Whoever, therefore, eats the bread or drinks the cup of the Lord in an unworthy manner will be guilty of profaning the body and blood of the Lord. Let a man examine himself, and so eat of the bread and drink of the cup. For any one who eats and drinks without discerning the body eats and drinks judgment upon himself (I Corinthians 11:27-29).
This is why the Church still insists that all mortal sins must be confessed before one receives Holy Communion. This is why we must prepare ourselves spiritually and physically to receive Holy Communion. We must open our hearts to receive this great gift of love and we must fast for one hour before receiving the Eucharist as a sign of our devotion.

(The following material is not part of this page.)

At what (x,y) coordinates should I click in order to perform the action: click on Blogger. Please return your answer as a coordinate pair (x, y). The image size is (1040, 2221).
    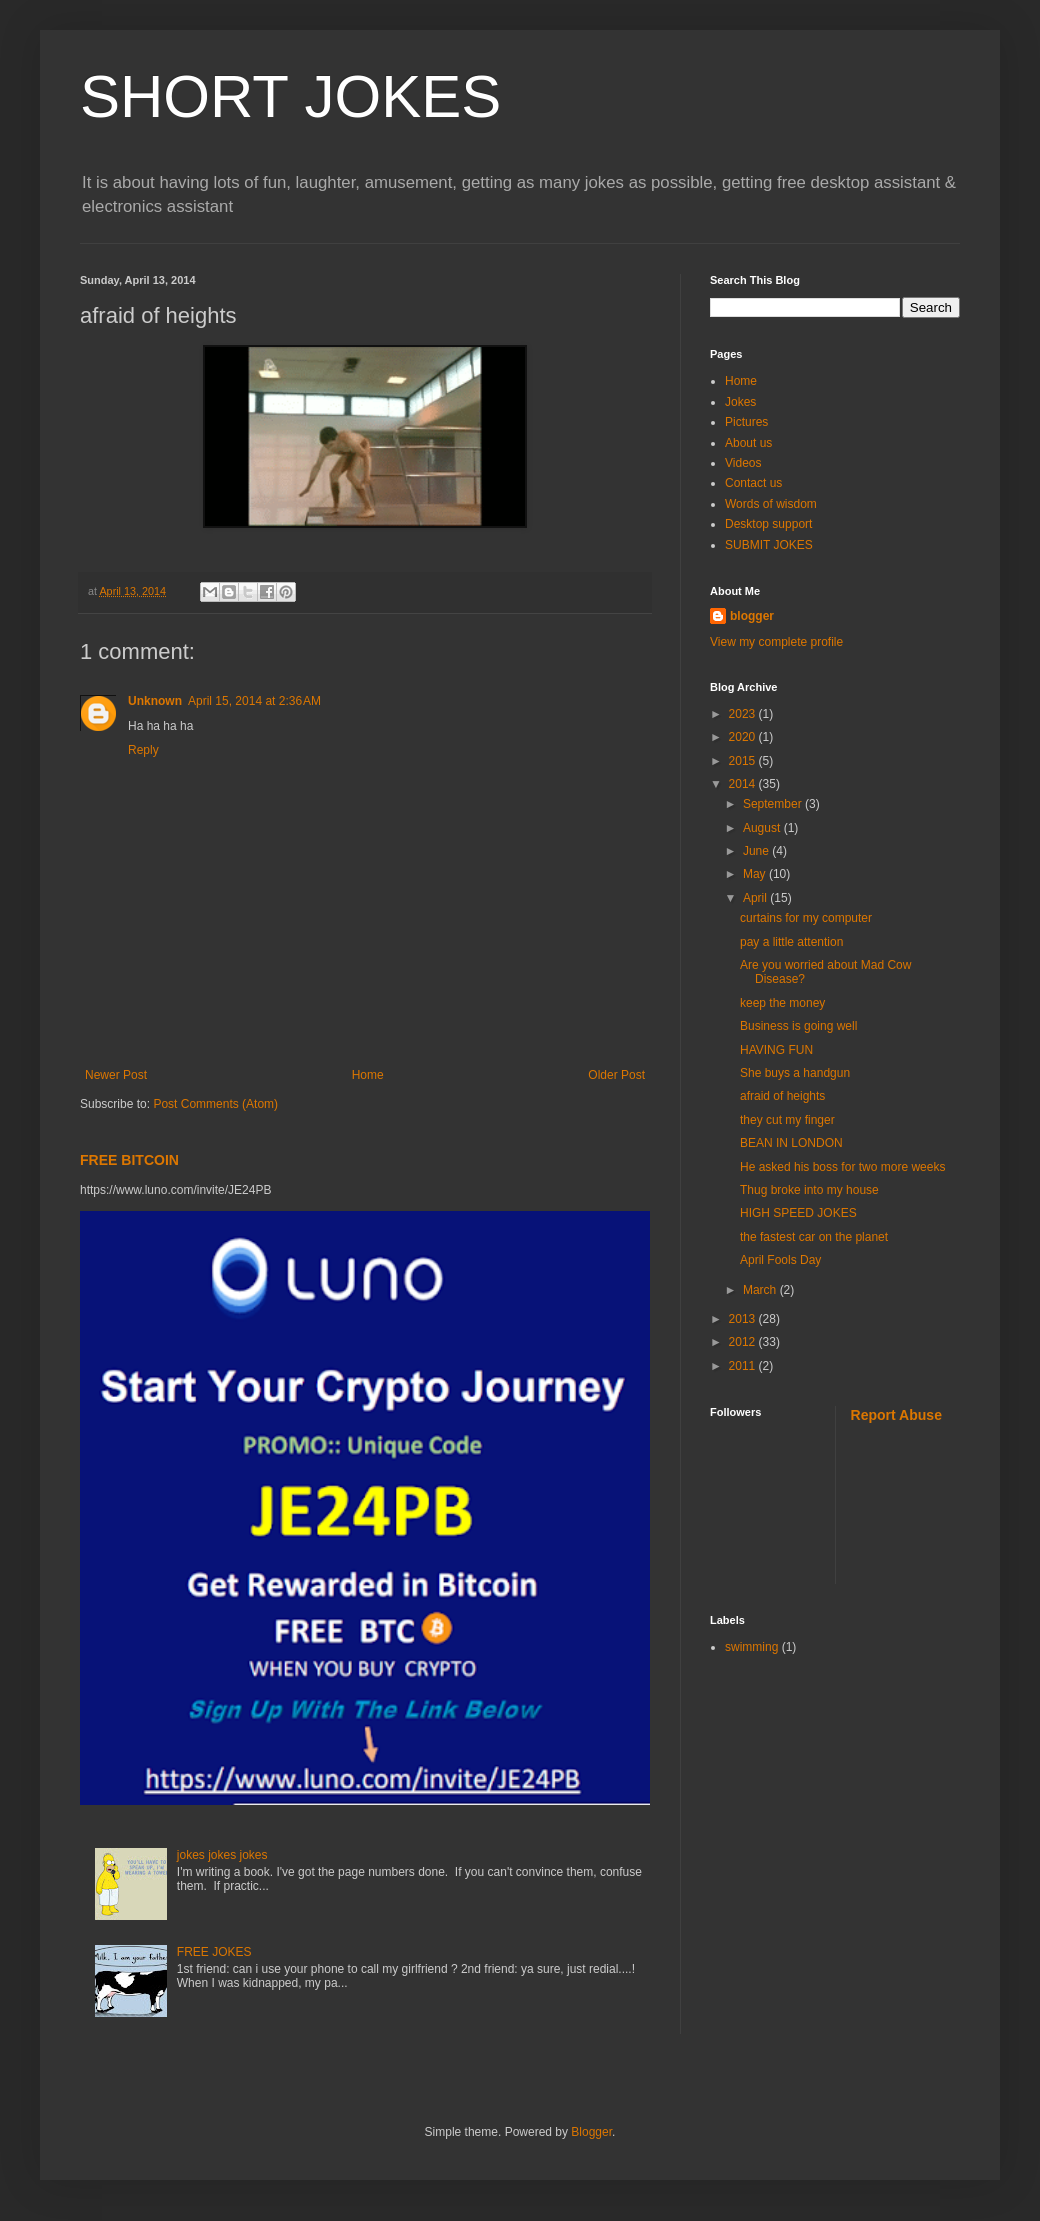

In addition to this, we ought to pay attention to the way that we are dressed when we come to the Mass, when we come into the presence of the King of heaven and earth. More often than not a failure to dress more appropriately for the Lord comes from a certain laziness, and laziness always demonstrates a lack of love. We need not dress in tuxedos or formal gowns – although there is nothing wrong with this – but we also should not come in clothes that we might wear to bed. To dress in one’s “Sunday best” is a fitting and proper way to show our respect for and love of the Lord Jesus Christ who gives himself totally to us. Before the Blessed Eucharist,

Let the whole of mankind tremble
the whole world shake
and the heavens exult
when Christ, the Son of the living God,
is [present] on the altar
in the hands of a priest.
O admirable heights and sublime lowliness!
O sublime humility!
O humble sublimity!
That the Lord of the universe,
God and the Son of God,
so humbles Himself
that for our salvation
He hides Himself under the little form of bread!
Look, brothers, at the humility of God
and pour out your hearts before Him!
Humble yourselves, as well,
that you may be exalted by Him.
hold back nothing of yourselves for yourselves
so that
He Who gives Himself totally to you
may receive you totally (St. Francis of Assisi, Letter to the Entire Order, 26-29).